Africa's 'green' rules on the rise
As the global fight against climate change gathers pace, more financial market regulators in Africa are introducing environmental disclosure policies.
**By Conrad Onyango, bird story agency**
The list of African countries introducing financial market policies related to environmental, social or governance (ESG) issues is growing, amid a global push for sustainable investing.
17 countries on the continent now have sustainability-focused policies, after another five joined the growing list in just the last 12 months, according to the latest joint report by the think-tank, Official Monetary and Financial Institutions Forum (OMFIF) and Absa Bank.
“Countries are working hard to ensure that they are well placed to attract the sort of global capital that is focused on long-term sustainability,” said Arrie Rautenbach Chief Executive Officer, Absa Group.
Launch of a strategic five-year plan that includes a provision encouraging the promotion of a ‘sustainable financial system’ in Uganda and the requirement by the Namibian Stock Exchange for companies to set up social, ethics and sustainability committees have been listed among key developments in entrenching green rules on the continent.
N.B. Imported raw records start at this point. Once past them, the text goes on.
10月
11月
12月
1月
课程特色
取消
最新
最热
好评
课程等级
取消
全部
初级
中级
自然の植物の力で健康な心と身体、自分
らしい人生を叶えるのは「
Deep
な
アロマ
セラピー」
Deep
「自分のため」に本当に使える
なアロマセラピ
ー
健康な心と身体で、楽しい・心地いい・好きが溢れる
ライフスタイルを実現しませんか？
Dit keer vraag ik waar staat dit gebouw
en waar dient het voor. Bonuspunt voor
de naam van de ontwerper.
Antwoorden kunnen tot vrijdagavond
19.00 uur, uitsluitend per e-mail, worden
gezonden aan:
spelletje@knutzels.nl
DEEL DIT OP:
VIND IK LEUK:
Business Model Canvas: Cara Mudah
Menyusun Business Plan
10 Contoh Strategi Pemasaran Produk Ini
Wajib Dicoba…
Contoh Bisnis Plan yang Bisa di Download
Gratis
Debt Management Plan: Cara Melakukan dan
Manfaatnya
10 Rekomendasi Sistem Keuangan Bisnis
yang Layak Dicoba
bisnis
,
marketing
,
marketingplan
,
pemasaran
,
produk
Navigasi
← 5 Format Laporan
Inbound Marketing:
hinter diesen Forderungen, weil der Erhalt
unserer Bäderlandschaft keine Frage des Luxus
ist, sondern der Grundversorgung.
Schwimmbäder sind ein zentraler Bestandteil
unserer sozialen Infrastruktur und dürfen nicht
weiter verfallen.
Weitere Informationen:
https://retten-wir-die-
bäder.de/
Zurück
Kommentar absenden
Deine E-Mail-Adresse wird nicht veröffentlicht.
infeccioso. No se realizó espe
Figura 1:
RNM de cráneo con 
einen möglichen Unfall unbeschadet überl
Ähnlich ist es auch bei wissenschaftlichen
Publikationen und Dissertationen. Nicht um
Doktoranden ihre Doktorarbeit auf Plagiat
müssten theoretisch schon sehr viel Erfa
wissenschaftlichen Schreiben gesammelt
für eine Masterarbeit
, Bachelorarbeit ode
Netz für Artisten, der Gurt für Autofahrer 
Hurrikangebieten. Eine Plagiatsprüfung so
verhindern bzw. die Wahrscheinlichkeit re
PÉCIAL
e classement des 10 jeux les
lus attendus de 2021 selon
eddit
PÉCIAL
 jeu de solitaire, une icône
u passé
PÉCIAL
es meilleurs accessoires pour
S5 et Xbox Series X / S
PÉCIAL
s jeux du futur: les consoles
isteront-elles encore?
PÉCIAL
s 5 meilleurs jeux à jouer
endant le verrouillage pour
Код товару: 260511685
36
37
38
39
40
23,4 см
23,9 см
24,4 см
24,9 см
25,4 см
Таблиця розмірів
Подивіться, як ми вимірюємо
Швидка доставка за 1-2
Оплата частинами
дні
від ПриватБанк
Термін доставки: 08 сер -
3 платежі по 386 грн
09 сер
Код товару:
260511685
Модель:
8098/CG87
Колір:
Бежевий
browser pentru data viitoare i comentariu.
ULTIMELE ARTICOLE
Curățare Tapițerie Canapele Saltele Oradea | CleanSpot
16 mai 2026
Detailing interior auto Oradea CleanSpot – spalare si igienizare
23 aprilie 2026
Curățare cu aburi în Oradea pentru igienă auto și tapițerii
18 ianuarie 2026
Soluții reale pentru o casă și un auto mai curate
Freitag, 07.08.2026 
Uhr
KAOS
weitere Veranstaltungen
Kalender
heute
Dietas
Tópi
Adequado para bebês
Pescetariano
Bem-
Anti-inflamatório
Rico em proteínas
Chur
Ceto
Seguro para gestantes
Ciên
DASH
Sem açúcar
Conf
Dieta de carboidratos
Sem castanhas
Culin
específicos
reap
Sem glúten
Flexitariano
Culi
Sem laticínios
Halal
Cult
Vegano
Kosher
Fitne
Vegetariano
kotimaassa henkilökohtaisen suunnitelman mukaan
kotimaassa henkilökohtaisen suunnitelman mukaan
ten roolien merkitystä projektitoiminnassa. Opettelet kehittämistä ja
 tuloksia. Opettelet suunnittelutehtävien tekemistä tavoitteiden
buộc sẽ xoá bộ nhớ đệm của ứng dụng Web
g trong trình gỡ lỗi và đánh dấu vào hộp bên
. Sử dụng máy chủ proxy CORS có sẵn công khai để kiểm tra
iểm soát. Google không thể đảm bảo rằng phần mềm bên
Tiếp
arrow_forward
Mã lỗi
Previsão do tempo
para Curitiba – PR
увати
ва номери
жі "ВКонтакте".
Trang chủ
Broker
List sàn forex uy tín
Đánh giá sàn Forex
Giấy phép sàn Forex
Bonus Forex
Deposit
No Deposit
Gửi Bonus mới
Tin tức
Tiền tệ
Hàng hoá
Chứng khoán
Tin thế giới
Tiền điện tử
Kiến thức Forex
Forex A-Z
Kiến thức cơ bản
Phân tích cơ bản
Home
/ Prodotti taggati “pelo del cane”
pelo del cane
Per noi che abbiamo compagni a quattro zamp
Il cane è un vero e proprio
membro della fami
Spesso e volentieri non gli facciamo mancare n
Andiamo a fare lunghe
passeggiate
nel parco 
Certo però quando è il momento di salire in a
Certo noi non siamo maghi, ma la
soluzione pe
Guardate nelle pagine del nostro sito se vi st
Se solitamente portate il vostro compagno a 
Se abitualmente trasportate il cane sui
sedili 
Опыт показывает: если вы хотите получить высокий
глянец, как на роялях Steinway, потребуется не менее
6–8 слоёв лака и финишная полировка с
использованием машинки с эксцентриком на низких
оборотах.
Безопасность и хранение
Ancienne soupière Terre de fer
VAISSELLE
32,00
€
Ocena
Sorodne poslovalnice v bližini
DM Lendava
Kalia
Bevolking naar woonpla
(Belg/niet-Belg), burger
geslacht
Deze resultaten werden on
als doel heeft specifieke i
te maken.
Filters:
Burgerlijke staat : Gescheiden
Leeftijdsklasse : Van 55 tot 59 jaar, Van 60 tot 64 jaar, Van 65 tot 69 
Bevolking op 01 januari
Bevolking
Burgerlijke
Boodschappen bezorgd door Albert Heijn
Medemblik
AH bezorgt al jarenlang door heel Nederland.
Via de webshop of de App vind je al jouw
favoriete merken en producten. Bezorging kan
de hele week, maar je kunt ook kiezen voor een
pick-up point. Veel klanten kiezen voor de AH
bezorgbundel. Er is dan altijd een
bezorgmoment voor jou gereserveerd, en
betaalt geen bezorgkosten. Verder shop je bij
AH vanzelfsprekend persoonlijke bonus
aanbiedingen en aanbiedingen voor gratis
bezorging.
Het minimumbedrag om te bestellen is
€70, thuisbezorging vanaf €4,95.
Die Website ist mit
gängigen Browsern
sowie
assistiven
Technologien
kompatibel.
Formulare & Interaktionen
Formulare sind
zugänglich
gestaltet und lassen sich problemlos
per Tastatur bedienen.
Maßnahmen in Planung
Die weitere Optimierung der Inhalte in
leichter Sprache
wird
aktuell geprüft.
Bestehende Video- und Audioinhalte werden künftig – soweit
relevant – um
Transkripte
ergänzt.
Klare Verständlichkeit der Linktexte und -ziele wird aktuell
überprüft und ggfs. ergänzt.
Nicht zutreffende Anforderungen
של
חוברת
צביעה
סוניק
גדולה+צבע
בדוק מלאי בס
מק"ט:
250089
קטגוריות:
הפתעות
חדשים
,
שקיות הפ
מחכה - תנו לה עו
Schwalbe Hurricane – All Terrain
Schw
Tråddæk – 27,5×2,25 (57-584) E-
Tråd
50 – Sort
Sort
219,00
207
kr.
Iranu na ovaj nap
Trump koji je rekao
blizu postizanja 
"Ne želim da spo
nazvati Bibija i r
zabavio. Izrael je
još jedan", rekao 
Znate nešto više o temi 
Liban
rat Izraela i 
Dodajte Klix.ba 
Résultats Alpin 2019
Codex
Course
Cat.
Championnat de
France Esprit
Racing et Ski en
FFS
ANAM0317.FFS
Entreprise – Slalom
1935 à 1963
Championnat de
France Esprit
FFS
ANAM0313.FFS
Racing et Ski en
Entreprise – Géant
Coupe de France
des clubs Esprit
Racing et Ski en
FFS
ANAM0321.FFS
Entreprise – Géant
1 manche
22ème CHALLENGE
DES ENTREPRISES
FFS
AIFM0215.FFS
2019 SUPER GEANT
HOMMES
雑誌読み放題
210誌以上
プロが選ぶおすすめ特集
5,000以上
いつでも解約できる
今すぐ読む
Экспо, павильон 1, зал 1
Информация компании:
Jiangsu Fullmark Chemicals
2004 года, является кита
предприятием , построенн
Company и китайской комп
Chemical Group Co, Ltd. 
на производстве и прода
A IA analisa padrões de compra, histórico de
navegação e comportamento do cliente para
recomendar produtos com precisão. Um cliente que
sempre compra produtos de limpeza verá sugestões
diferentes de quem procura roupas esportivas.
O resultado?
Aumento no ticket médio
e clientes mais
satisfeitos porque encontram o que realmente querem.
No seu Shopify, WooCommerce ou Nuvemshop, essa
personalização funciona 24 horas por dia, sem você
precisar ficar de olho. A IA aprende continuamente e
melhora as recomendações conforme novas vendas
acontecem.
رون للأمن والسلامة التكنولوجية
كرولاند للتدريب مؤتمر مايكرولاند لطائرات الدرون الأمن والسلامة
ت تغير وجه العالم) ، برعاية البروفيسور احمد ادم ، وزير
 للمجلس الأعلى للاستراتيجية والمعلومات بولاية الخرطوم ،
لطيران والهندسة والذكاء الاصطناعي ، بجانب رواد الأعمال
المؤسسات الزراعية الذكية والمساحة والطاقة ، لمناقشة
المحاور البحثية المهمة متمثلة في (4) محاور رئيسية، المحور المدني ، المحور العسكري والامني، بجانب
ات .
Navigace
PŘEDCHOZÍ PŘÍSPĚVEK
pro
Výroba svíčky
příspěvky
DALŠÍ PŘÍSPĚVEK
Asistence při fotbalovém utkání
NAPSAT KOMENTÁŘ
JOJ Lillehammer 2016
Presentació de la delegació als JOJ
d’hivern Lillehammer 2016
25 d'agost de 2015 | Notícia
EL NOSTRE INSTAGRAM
In early October, Namibia’s Government Institutions Pension Fund launched its ‘responsible investment’ policy to facilitate the integration and implementation of environmental, social, and corporate governance (ESG) into all aspects of the fund's investment activities.
In July, the Bank of Uganda launched a strategic plan for 2022-27 citing the promotion of a sustainable financial system among its key goals.
Uganda’s Central bank Deputy Governor, Michael Atingi-Ego, cited among others, “Our SP 2022 - 2027 includes a progressive approach to emerging issues such as central bank digital currencies; sustainability of the financial system; climatic risk.”
Egypt, Kenya, Mauritius and South Africa top the report's sustainability policy rankings, with commercial lenders in these countries required to incorporate climate change into their risk profiling.
Africa's 'green' rules on the rise [Graphics:Hope Mukami]
In Kenya, lenders have started reporting on environmental responsibility disclosures, with Kenya Commercial Bank, a top-tier lender, saying it has cut its carbon footprint by 11.25 per cent in its premises across the six countries.
In its Sustainability report dubbed, Progressive Action for Sustainable Development, covering Kenya, Tanzania, South Sudan, Uganda, Rwanda and Burundi, reported screening loans worth over US $2.8 billion (Ksh 336 billion) for social and environmental risks while increasing its green portfolio in the past two years.
In the last 12 months, however, Namibia, Uganda and Kenya have been among the countries that significantly increased their scores attributed to their progressive nature in implementing green rules.
“They have bolstered their environmental, social and governance market frameworks and, in Kenya, climate risks have been incorporated into financial stability regulation,” outlined the report.
Nine countries- Mauritius, South Africa, Ghana, Kenya, Namibia, Nigeria, Egypt, Tanzania and Morocco now offer sustainable financial products including green bonds.
For the first time since the index was launched in 2017, countries have begun doubling their overall scores with 19 seeing their performance lifted even in difficult operating environments, affirming the growing attractiveness of sustainable financing to investors.
The authors of the report have linked the improved country rankings to a sustained focus on fostering a financial market ecosystem, better placed to meet Africa’s financing needs.
“This was largely due to broad-based progress in developing sustainable financial markets, which is becoming increasingly important to global investors,” said the report.
Financial markets in Africa have faced disruption from the pandemic and before that faded, spillovers of the Russia-Ukraine war and tighter global financial conditions dampened their growth prospects.